One of the amazing traits of my son that can be both a blessing or a real pain in the derriere is his ability to hyper focus on something. Having ADHD makes it difficult for him to focus on one thing at a time. Many people get confused about this and it can be even more confusing with my son. It often appears that he isn’t paying any attention to you, that he can’t focus, but in reality, he’s actually taking in everything around him which makes it hard for him to retain what one of those things is saying to him. For instance, while he’s in class and the teacher gives a direction, most kids can turn their attention to the teacher and concentrate on what he/she is saying. My son will notice the teacher asking for attention and begin to focus on him/her, but then he’ll hear the boy next to him tapping his foot, notice a bird fly by the window, those kids over there are talking and shouldn’t be, “wish that he’d would stop tapping his foot”, “there’s Adam... wonder if he has his legos today, I want to show him how to build a submarine”, “Did she cut her hair?”, “Does he really have to keep tapping his foot?”, “Great... now I missed what the directions were! I couldn’t concentrate because he kept tapping his foot!”
You can see how this can be difficult to live with.
On the other hand, his medicine for the ADHD helps him control his body and mind better. Without medicine, he can’t sit still for very long, fidgets, and rocks which gives him trouble when working on projects. When he takes his daily medication, he can accomplish more. His focusing becomes Hyper Focus! Seriously, someone should turn that into a super hero trait! The medicine seems to allow his aspergian traits to kick in. Actually, they were always there, just hidden by his impulsivity. He can sit down for hours and hours with his legos, for example, or go on and on and on about cars or weapons. He just goes into his world and would be thrilled to stay there for a long while. Unfortunately, his family breaks in from time to time. If we have to ask him a question or let him know that we’ll be going somewhere soon, it usually takes many reminders. He’ll hear the requests, but they don’t sink in or he can’t tear himself away. If he isn't ready to pull himself away, he can become frustrated and weepy.

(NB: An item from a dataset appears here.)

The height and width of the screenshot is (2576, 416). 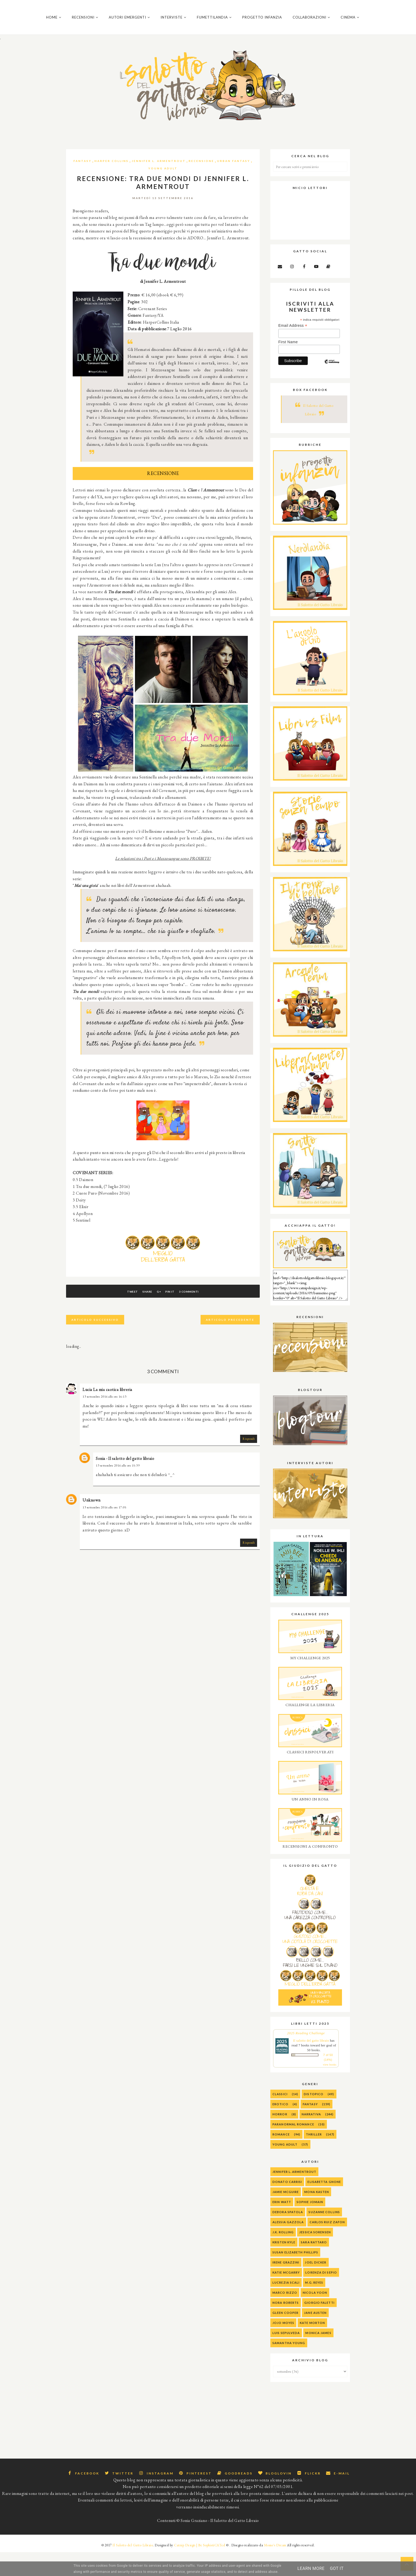 I want to click on Katie McGarry, so click(x=286, y=2296).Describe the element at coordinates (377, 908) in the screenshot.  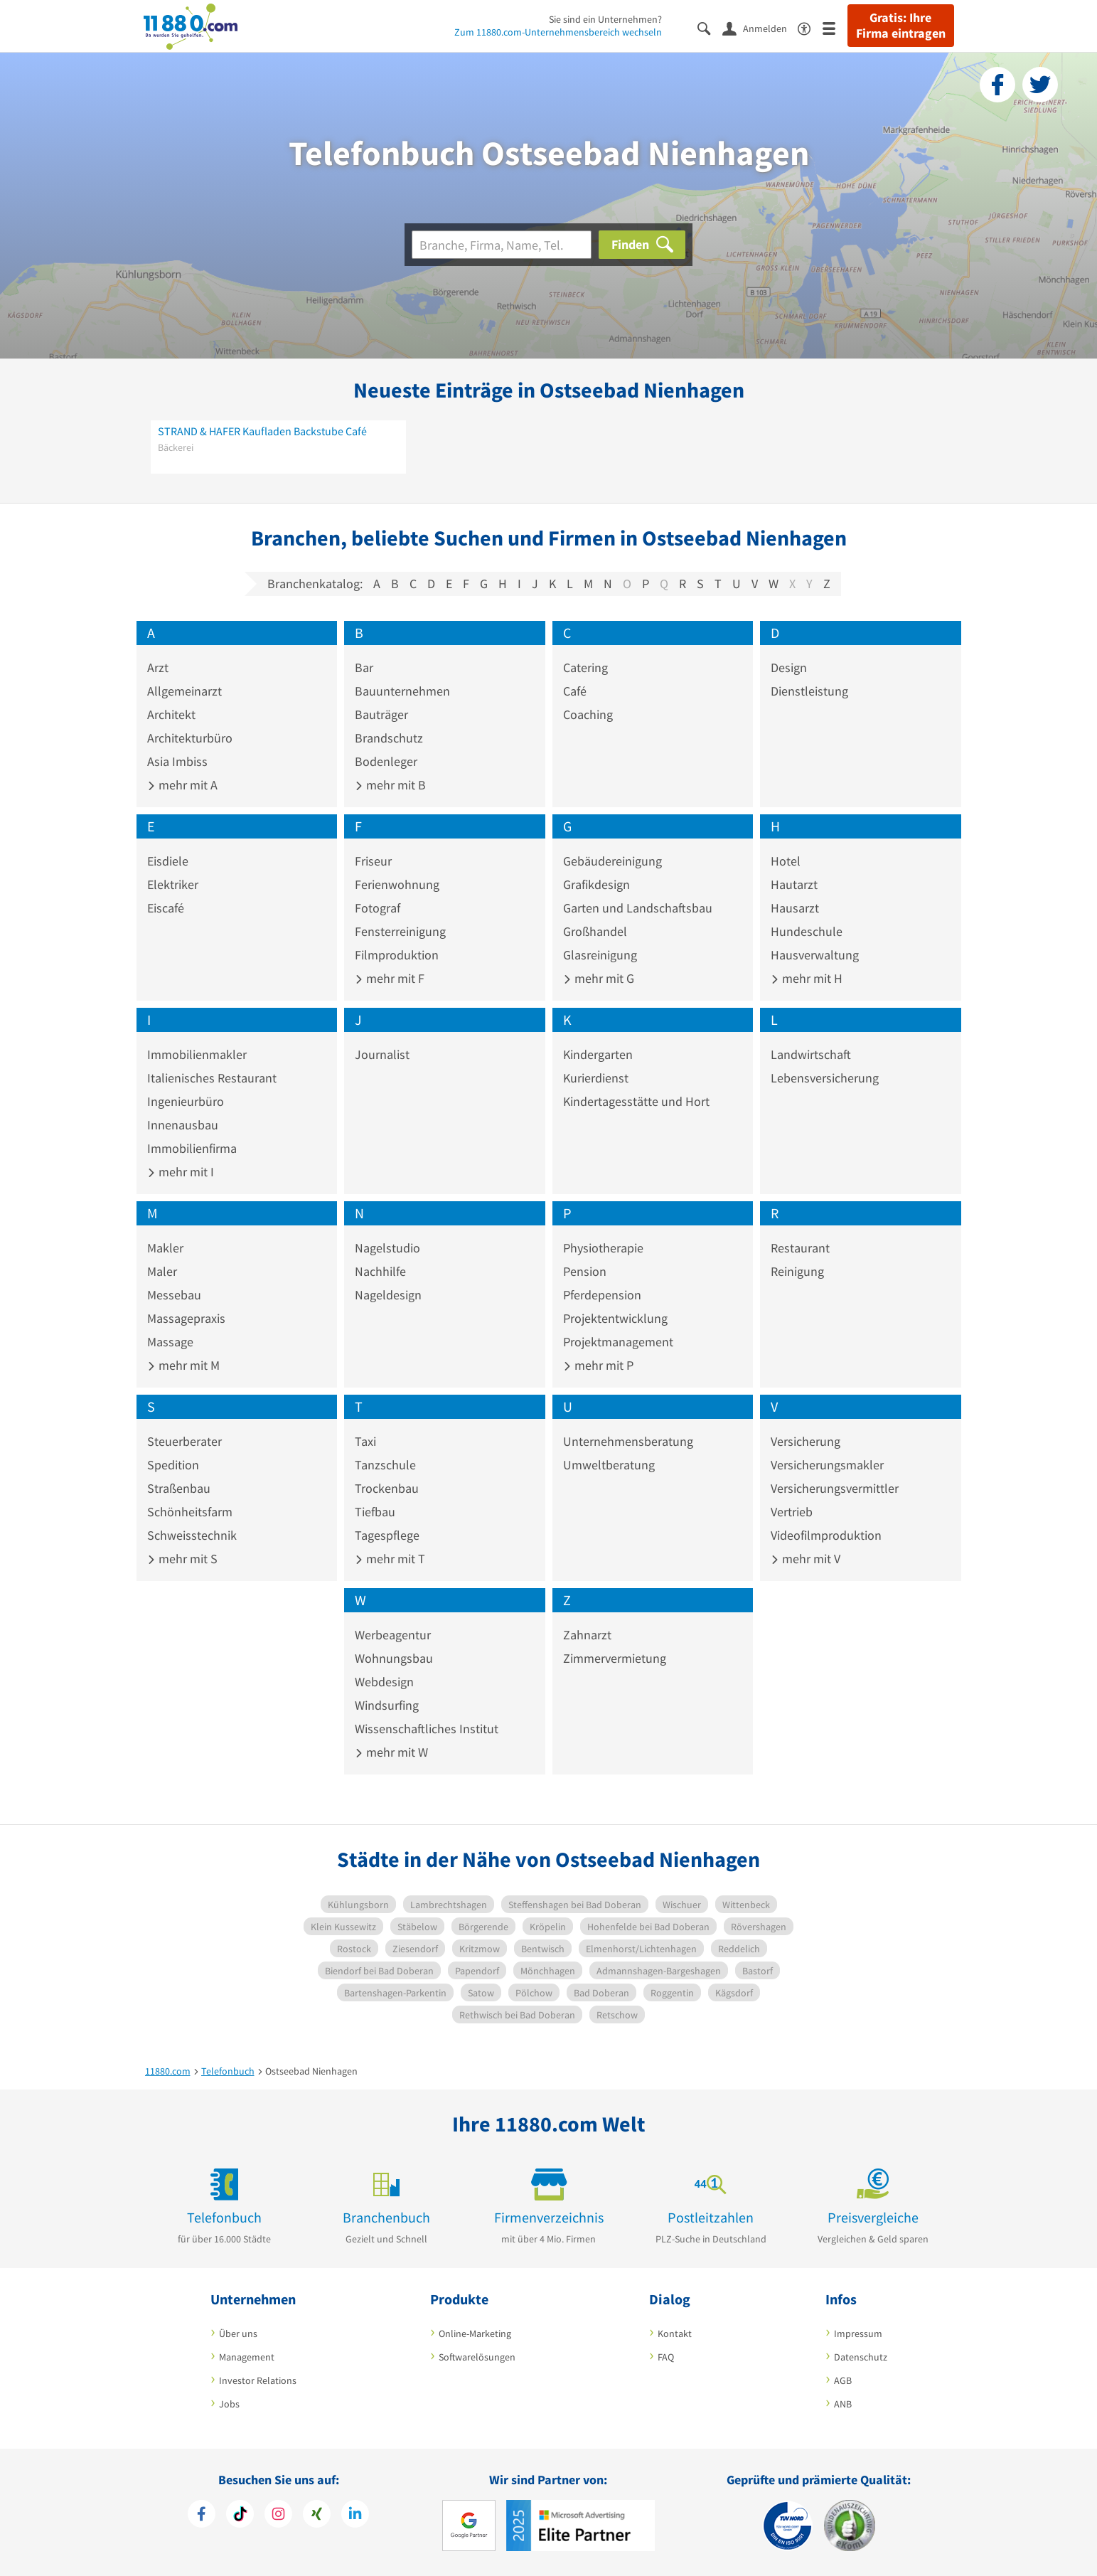
I see `Fotograf` at that location.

It may not always be easy to drag him away from his targeted items and it can cause great frustration for him and us, but his Hyper Focus super power isn’t all bad. First of all, he creates wonderful inventions with his LEGO’s. He’s using his mind to engineer something new every single time. While he’s doing that, he’ll put his favorite television show on and watch that at the same time. He’s focusing on two things at once and absorbing every bit of it with success. I wish I could harness that ability for myself. Do you know how much I could get done?! It would be amazing.
Well, I decided to do a little hyper focusing myself, just on a shorter time frame. I enjoy photography, but I just rarely take the time to actually enjoy it anymore. I decided to grab the camera and step out to my garden. I focused on my favorite flowers, hydrangeas. I just wanted to get lost in a project of my own for a few minutes. Forget about all the other things on my mind and just take pictures. I don’t usually care to photograph flowers or work with macro photography, but I wanted to capture the color of my hydrangeas before they were gone for the season. I dove into f-stops and shutter speeds, white balance and ISO. I am not a real photographer and I would barely even consider myself an amateur, but I enjoy it. I loved immersing myself into that world, even it was just for about 15 minutes. It felt good to shut every thing out. It doesn’t surprise me that my son wants to go into his world. He has a lot stress and frustrations and his world gives him an outlet. So while I was out there, camera in hand, focusing on petals in the view finder, I not only captured the picture of that pretty flower, I saw how much my son needs his escapes. Through the viewfinder, I had a small glimpse of his world for a moment and that realization was like a flash going off. I got it! I finally understand! Who would want to leave that world that is so easy and stress free. No social cues to figure out, no misunderstandings, just you and your hobby. Understanding is half the battle and getting to that point is worthy of celebration. I'll work on the other half of that puzzle, but for now I'll celebrate by smiling.